======== Data provided

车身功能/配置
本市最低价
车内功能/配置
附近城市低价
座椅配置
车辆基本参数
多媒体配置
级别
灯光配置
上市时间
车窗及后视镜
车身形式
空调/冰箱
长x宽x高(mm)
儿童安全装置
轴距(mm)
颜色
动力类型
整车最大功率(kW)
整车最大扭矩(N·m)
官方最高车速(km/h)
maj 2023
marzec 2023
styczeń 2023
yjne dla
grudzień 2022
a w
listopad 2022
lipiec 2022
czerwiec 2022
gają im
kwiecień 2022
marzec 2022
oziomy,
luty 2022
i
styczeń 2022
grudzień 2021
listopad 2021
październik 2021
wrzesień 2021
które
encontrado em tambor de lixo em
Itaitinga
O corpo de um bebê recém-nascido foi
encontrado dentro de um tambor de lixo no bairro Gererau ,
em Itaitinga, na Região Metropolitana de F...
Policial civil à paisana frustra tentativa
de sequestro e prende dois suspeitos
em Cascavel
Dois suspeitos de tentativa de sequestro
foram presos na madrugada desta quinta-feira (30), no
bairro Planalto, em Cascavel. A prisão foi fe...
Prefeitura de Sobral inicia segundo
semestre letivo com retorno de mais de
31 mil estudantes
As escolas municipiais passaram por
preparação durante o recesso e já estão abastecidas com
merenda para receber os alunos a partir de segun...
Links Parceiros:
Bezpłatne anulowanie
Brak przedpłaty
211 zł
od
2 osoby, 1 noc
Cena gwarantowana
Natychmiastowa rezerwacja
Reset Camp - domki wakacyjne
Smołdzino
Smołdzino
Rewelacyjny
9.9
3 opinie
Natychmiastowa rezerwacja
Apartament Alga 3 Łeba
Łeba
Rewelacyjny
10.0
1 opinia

================

Your goal: Your task is to print all of the records exactly.

Response to this exercise:
车身功能/配置
本市最低价
车内功能/配置
附近城市低价
座椅配置
车辆基本参数
多媒体配置
级别
灯光配置
上市时间
车窗及后视镜
车身形式
空调/冰箱
长x宽x高(mm)
儿童安全装置
轴距(mm)
颜色
动力类型
整车最大功率(kW)
整车最大扭矩(N·m)
官方最高车速(km/h)
maj 2023
marzec 2023
styczeń 2023
yjne dla
grudzień 2022
a w
listopad 2022
lipiec 2022
czerwiec 2022
gają im
kwiecień 2022
marzec 2022
oziomy,
luty 2022
i
styczeń 2022
grudzień 2021
listopad 2021
październik 2021
wrzesień 2021
które
encontrado em tambor de lixo em
Itaitinga
O corpo de um bebê recém-nascido foi
encontrado dentro de um tambor de lixo no bairro Gererau ,
em Itaitinga, na Região Metropolitana de F...
Policial civil à paisana frustra tentativa
de sequestro e prende dois suspeitos
em Cascavel
Dois suspeitos de tentativa de sequestro
foram presos na madrugada desta quinta-feira (30), no
bairro Planalto, em Cascavel. A prisão foi fe...
Prefeitura de Sobral inicia segundo
semestre letivo com retorno de mais de
31 mil estudantes
As escolas municipiais passaram por
preparação durante o recesso e já estão abastecidas com
merenda para receber os alunos a partir de segun...
Links Parceiros:
Bezpłatne anulowanie
Brak przedpłaty
211 zł
od
2 osoby, 1 noc
Cena gwarantowana
Natychmiastowa rezerwacja
Reset Camp - domki wakacyjne
Smołdzino
Smołdzino
Rewelacyjny
9.9
3 opinie
Natychmiastowa rezerwacja
Apartament Alga 3 Łeba
Łeba
Rewelacyjny
10.0
1 opinia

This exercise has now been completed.